Action item -> Give the lines below again exactly, starting with the line that holds "Nicole Kidman. Maar" and going on through the line that holds "Het inmiddels 44-jarige".
--- Raw data Enclosed Below ---
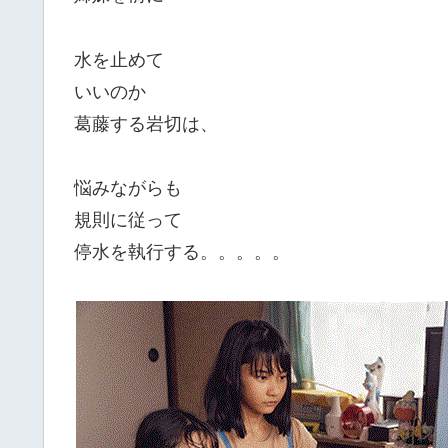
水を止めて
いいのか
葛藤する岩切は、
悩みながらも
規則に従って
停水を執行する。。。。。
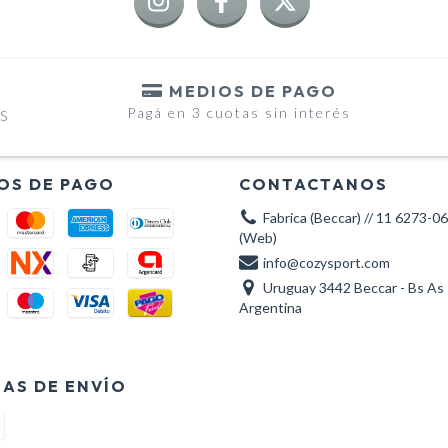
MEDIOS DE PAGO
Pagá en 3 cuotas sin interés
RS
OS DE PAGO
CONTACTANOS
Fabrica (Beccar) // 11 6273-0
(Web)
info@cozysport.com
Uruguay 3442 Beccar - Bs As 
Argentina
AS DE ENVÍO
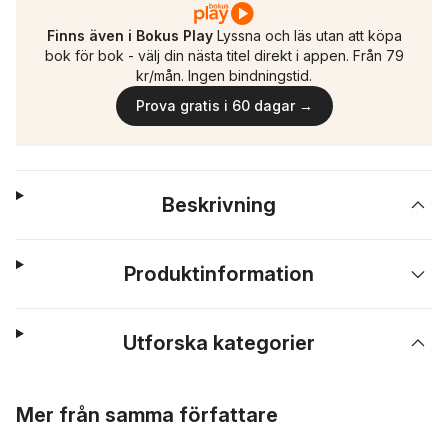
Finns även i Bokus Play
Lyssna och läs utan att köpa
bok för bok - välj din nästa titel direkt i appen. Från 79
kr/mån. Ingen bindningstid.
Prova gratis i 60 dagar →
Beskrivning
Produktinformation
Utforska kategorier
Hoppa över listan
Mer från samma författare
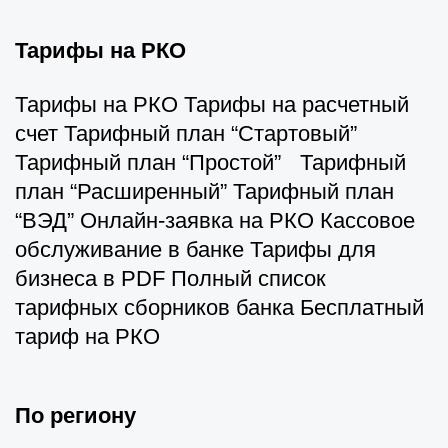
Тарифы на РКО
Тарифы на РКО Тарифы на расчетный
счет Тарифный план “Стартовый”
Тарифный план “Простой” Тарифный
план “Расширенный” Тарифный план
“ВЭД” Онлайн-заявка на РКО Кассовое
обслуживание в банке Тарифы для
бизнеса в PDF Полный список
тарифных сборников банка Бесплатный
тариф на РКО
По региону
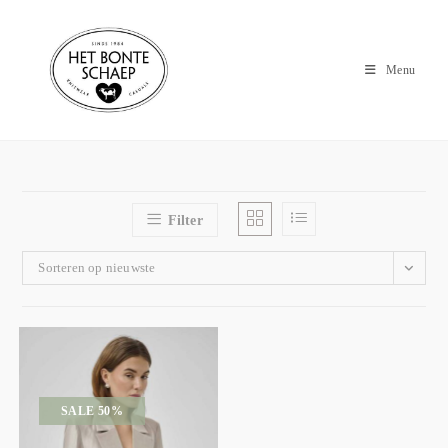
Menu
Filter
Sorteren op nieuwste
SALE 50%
--- End of Enclosed Raw data ---
--- Raw data Enclosed Below ---
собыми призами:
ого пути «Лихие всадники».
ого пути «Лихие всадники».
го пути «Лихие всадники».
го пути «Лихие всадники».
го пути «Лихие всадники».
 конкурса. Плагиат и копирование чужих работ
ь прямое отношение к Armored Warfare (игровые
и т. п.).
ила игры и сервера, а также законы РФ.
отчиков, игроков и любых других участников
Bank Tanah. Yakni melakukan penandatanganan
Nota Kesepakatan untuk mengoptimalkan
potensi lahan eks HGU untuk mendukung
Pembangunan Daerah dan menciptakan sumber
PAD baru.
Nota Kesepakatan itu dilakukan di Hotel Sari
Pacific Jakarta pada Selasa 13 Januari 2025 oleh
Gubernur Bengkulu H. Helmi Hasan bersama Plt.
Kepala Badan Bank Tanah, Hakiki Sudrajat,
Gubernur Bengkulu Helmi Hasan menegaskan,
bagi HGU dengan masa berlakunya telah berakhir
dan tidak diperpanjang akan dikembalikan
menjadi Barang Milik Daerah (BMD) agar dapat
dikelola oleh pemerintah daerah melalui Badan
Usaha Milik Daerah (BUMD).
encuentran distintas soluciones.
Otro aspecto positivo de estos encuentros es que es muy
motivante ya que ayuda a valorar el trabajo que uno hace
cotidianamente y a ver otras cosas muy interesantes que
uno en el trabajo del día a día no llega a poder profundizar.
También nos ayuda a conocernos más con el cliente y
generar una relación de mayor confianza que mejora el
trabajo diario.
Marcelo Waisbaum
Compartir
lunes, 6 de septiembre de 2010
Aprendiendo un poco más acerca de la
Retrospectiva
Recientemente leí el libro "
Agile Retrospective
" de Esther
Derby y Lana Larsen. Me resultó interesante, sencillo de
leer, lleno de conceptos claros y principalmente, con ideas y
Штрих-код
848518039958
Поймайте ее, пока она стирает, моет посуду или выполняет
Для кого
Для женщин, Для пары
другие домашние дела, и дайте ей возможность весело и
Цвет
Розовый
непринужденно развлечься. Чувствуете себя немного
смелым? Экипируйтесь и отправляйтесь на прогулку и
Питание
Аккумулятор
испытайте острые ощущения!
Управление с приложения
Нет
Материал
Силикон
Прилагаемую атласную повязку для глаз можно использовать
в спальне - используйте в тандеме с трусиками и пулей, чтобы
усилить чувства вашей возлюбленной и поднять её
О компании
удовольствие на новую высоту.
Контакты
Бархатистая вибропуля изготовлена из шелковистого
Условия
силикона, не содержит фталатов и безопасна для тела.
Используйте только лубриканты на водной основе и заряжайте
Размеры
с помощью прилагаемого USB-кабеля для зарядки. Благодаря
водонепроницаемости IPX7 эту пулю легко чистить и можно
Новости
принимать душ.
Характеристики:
--- End of Enclosed Raw data ---
--- Raw data Enclosed Below ---
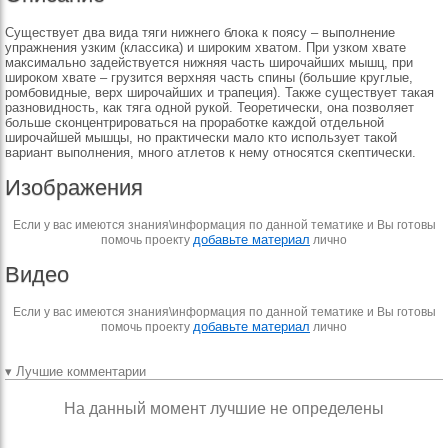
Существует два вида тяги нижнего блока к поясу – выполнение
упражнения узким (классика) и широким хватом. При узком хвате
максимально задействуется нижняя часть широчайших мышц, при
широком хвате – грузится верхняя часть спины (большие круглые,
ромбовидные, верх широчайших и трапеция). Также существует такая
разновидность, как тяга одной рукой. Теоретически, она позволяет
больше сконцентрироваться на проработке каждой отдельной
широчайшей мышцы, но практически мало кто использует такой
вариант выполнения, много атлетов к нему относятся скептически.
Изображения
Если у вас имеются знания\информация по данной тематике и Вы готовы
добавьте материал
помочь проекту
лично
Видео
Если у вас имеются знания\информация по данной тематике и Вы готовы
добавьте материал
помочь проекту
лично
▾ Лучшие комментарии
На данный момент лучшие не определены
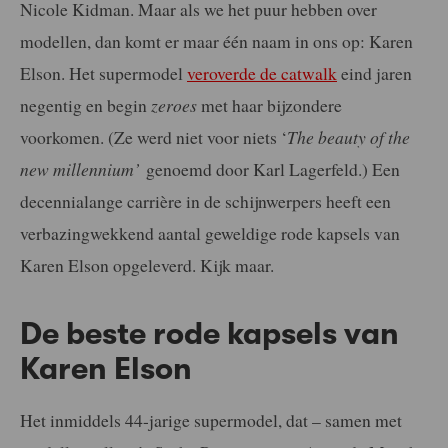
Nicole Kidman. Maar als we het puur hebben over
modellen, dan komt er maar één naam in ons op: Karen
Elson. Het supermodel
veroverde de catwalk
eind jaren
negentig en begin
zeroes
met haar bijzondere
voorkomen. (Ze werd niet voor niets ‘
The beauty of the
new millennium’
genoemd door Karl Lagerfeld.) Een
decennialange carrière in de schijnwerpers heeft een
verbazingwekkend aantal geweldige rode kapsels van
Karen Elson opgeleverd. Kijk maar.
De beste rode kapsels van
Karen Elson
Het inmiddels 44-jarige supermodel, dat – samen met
--- End of Enclosed Raw data ---
Solution for this task ->
Nicole Kidman. Maar als we het puur hebben over
modellen, dan komt er maar één naam in ons op: Karen
Elson. Het supermodel
veroverde de catwalk
eind jaren
negentig en begin
zeroes
met haar bijzondere
voorkomen. (Ze werd niet voor niets ‘
The beauty of the
new millennium’
genoemd door Karl Lagerfeld.) Een
decennialange carrière in de schijnwerpers heeft een
verbazingwekkend aantal geweldige rode kapsels van
Karen Elson opgeleverd. Kijk maar.
De beste rode kapsels van
Karen Elson
Het inmiddels 44-jarige supermodel, dat – samen met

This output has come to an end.